[Opening Stored data section]
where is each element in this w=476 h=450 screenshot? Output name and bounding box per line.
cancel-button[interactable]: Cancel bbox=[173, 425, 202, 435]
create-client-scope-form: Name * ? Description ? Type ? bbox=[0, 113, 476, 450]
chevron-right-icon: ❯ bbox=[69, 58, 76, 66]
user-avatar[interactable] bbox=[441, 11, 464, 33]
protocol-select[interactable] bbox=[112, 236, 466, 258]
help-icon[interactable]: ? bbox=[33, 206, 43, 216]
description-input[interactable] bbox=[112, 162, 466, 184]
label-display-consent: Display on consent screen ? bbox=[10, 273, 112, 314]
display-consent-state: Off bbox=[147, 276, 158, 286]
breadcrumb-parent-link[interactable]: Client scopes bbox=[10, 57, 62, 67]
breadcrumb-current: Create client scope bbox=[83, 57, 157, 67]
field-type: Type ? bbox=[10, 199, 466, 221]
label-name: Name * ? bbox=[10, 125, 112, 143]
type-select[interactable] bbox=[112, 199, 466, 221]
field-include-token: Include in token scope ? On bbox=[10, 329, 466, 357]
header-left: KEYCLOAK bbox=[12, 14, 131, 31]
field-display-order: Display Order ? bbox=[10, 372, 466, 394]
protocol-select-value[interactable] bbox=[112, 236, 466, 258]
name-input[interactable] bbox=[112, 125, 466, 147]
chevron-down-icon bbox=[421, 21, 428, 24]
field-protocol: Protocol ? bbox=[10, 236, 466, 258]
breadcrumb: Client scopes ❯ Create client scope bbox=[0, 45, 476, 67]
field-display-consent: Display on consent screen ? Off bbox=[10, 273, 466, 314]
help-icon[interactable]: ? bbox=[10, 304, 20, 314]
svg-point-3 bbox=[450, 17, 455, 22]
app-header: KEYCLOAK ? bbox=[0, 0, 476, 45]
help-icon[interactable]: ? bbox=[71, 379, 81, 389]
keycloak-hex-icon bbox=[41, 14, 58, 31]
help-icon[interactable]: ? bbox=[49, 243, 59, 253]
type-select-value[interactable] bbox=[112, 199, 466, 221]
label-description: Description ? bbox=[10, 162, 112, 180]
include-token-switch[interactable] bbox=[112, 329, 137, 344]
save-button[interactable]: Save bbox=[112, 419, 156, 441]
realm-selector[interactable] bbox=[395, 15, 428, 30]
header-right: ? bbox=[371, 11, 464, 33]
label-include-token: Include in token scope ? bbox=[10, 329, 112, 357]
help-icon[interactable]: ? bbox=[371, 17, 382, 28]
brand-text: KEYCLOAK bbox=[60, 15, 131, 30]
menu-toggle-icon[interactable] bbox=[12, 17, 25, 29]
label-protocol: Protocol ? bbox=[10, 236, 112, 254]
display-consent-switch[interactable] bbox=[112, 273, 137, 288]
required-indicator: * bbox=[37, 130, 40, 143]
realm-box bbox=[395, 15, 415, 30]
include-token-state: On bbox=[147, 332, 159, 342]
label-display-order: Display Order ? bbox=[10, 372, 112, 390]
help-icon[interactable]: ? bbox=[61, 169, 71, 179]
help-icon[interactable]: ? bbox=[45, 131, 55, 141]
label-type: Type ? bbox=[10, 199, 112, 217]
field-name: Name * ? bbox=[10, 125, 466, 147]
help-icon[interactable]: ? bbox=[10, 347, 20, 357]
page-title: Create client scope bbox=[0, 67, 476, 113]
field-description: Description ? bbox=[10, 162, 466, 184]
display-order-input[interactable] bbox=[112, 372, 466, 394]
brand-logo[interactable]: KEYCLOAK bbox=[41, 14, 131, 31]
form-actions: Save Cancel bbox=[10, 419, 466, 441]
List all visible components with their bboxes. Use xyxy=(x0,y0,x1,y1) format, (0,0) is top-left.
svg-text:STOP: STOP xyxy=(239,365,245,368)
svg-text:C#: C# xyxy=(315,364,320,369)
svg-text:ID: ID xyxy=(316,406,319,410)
[Closing Stored data section]
Output all the lines above, matching them word for word.

• [Answer to the problem]
where is each element in this w=476 h=450 screenshot? Output name and bounding box per line.
cancel-button[interactable]: Cancel bbox=[173, 425, 202, 435]
create-client-scope-form: Name * ? Description ? Type ? bbox=[0, 113, 476, 450]
chevron-right-icon: ❯ bbox=[69, 58, 76, 66]
user-avatar[interactable] bbox=[441, 11, 464, 33]
protocol-select[interactable] bbox=[112, 236, 466, 258]
help-icon[interactable]: ? bbox=[33, 206, 43, 216]
description-input[interactable] bbox=[112, 162, 466, 184]
label-display-consent: Display on consent screen ? bbox=[10, 273, 112, 314]
display-consent-state: Off bbox=[147, 276, 158, 286]
breadcrumb-parent-link[interactable]: Client scopes bbox=[10, 57, 62, 67]
breadcrumb-current: Create client scope bbox=[83, 57, 157, 67]
field-type: Type ? bbox=[10, 199, 466, 221]
label-name: Name * ? bbox=[10, 125, 112, 143]
type-select[interactable] bbox=[112, 199, 466, 221]
field-include-token: Include in token scope ? On bbox=[10, 329, 466, 357]
header-left: KEYCLOAK bbox=[12, 14, 131, 31]
field-display-order: Display Order ? bbox=[10, 372, 466, 394]
protocol-select-value[interactable] bbox=[112, 236, 466, 258]
name-input[interactable] bbox=[112, 125, 466, 147]
chevron-down-icon bbox=[421, 21, 428, 24]
field-protocol: Protocol ? bbox=[10, 236, 466, 258]
breadcrumb: Client scopes ❯ Create client scope bbox=[0, 45, 476, 67]
field-display-consent: Display on consent screen ? Off bbox=[10, 273, 466, 314]
help-icon[interactable]: ? bbox=[10, 304, 20, 314]
svg-point-3 bbox=[450, 17, 455, 22]
app-header: KEYCLOAK ? bbox=[0, 0, 476, 45]
help-icon[interactable]: ? bbox=[71, 379, 81, 389]
keycloak-hex-icon bbox=[41, 14, 58, 31]
help-icon[interactable]: ? bbox=[49, 243, 59, 253]
type-select-value[interactable] bbox=[112, 199, 466, 221]
label-description: Description ? bbox=[10, 162, 112, 180]
include-token-switch[interactable] bbox=[112, 329, 137, 344]
save-button[interactable]: Save bbox=[112, 419, 156, 441]
realm-selector[interactable] bbox=[395, 15, 428, 30]
header-right: ? bbox=[371, 11, 464, 33]
label-include-token: Include in token scope ? bbox=[10, 329, 112, 357]
help-icon[interactable]: ? bbox=[371, 17, 382, 28]
brand-text: KEYCLOAK bbox=[60, 15, 131, 30]
menu-toggle-icon[interactable] bbox=[12, 17, 25, 29]
label-protocol: Protocol ? bbox=[10, 236, 112, 254]
display-consent-switch[interactable] bbox=[112, 273, 137, 288]
required-indicator: * bbox=[37, 130, 40, 143]
realm-box bbox=[395, 15, 415, 30]
include-token-state: On bbox=[147, 332, 159, 342]
label-display-order: Display Order ? bbox=[10, 372, 112, 390]
help-icon[interactable]: ? bbox=[61, 169, 71, 179]
help-icon[interactable]: ? bbox=[45, 131, 55, 141]
label-type: Type ? bbox=[10, 199, 112, 217]
field-name: Name * ? bbox=[10, 125, 466, 147]
help-icon[interactable]: ? bbox=[10, 347, 20, 357]
page-title: Create client scope bbox=[0, 67, 476, 113]
field-description: Description ? bbox=[10, 162, 466, 184]
display-order-input[interactable] bbox=[112, 372, 466, 394]
brand-logo[interactable]: KEYCLOAK bbox=[41, 14, 131, 31]
form-actions: Save Cancel bbox=[10, 419, 466, 441]
List all visible components with their bboxes. Use xyxy=(x0,y0,x1,y1) format, (0,0) is top-left.
svg-text:STOP: STOP xyxy=(239,365,245,368)
svg-text:C#: C# xyxy=(315,364,320,369)
svg-text:ID: ID xyxy=(316,406,319,410)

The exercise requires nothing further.